The Mindelo Ornithological Reserve (ROM - "Reserva Ornitológica de Mindelo" in Portuguese) is located in the coastal zone of the North of Portugal, municipality of Vila do Conde, 20 km from Oporto, occupying an area of around 6 million square meters. 

In ROM we can find a mosaic of two small coastal lagoons with water coming from Silvares and Varziela streams, extensive dune areas, forest and agriculture fields. It is an important place for migratory birds, with 153 species already identified. It is also a significant refuge for amphibians (13 species) and reptiles.

It was legally created in 1957 in order to protect resident and migratory birds, forest and dunes, being the first area for nature conservation in Portugal. It is also said to be the first Ornithological Reserve in Europe.
Santos Junior, professor in the Faculty of Sciences of the University of Oporto, proposed the creation of the reserve and initiated the bird banding in Portugal with the help from roleiros. Roleiros are turtle dove catchers using nets with traditional methods unique in the world. To be a roleiro was considered a highly regarded social status until the late 1960s. From 1953 to 1989, about 20,000 doves were captured for bird ringing. The practice of bird banding stopped in 1989.

Therefore a traditional activity of significant ethnographical value (dove hunting) was converted in a scientific activity, being the ROM created with the full support of all the landowners. 

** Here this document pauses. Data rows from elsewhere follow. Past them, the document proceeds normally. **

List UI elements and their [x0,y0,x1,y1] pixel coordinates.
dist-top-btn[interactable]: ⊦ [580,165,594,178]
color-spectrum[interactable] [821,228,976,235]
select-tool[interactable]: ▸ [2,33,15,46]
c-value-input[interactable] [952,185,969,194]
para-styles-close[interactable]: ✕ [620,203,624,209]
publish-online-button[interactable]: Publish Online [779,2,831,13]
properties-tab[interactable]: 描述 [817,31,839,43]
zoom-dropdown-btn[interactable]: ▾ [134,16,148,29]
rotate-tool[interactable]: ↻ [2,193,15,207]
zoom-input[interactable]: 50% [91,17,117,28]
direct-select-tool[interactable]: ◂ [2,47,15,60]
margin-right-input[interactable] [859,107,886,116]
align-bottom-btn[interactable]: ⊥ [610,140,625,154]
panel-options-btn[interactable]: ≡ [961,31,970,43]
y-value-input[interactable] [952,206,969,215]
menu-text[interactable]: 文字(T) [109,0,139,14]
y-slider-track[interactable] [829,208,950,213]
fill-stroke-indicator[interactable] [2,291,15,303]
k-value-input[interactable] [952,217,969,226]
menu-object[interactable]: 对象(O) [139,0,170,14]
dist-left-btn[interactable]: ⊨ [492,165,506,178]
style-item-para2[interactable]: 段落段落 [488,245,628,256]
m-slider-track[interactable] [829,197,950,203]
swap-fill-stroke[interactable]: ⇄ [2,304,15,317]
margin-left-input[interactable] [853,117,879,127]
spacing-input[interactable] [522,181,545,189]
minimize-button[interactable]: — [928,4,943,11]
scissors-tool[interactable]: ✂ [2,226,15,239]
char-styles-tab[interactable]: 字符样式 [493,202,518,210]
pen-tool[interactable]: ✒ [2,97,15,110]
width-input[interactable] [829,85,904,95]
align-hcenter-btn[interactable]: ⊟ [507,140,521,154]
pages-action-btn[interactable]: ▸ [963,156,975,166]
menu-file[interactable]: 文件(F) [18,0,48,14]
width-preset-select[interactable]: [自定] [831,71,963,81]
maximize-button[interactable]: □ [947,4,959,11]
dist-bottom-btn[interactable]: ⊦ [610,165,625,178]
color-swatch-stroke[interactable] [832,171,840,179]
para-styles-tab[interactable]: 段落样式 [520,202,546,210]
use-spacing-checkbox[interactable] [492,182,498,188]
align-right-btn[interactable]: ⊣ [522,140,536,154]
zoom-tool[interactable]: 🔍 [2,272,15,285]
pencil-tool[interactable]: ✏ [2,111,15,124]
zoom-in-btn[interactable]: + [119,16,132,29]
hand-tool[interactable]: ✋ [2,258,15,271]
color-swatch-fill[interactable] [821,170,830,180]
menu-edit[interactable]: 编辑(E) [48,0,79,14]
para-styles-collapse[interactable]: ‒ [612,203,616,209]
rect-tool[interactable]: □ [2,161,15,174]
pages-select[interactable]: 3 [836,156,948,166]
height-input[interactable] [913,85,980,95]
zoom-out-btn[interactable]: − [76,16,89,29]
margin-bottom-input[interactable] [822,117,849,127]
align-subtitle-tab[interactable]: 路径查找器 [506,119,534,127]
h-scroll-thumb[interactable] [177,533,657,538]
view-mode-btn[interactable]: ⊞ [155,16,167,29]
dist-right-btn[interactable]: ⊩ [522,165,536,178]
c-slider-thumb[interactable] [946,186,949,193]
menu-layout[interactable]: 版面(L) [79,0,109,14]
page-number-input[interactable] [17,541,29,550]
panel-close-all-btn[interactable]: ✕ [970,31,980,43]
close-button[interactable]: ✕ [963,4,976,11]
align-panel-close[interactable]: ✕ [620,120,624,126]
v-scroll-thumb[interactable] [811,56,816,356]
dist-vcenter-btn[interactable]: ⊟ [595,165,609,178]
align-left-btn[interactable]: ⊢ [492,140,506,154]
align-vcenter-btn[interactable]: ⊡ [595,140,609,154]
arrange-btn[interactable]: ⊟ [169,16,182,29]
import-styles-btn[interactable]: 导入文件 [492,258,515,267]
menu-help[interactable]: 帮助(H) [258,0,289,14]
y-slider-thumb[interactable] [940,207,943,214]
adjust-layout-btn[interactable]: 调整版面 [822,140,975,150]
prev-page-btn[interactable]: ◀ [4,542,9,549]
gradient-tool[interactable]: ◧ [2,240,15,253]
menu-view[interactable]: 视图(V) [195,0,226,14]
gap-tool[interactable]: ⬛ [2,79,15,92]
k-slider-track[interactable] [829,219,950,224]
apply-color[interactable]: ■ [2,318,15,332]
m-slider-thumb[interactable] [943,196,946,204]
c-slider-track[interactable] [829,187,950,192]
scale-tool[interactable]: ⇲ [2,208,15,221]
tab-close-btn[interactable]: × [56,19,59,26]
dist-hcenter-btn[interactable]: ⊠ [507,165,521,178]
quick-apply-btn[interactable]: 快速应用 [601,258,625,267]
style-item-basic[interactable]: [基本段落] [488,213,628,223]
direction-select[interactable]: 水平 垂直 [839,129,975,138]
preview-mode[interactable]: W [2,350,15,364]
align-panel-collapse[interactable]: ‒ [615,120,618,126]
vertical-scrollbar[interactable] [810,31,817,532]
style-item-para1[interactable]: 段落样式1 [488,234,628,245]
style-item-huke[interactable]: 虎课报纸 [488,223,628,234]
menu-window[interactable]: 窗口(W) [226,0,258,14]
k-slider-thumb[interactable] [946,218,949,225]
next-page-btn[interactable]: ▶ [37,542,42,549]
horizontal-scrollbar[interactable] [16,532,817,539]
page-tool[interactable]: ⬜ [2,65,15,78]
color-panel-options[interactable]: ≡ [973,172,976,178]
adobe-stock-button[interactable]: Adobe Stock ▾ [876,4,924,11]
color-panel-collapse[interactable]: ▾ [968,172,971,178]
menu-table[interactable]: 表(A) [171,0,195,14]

In the last decades many areas of the Reserve have been built for houses and industry, sand dune vegetation was removed, waste was dumped, fires took place and it suffered from coastal erosion. But the natural value of the place still remains. In the recent Coastal Zone Management Plan it was considered almost the only place with significant natural value in the region and "an important sanctuary for wildlife; to be protected at any cost".

ROM's ecological characteristics and integration in Oporto urban area, makes it a privileged place for protection of endangered birds at the European level and also for environmental education and tourism.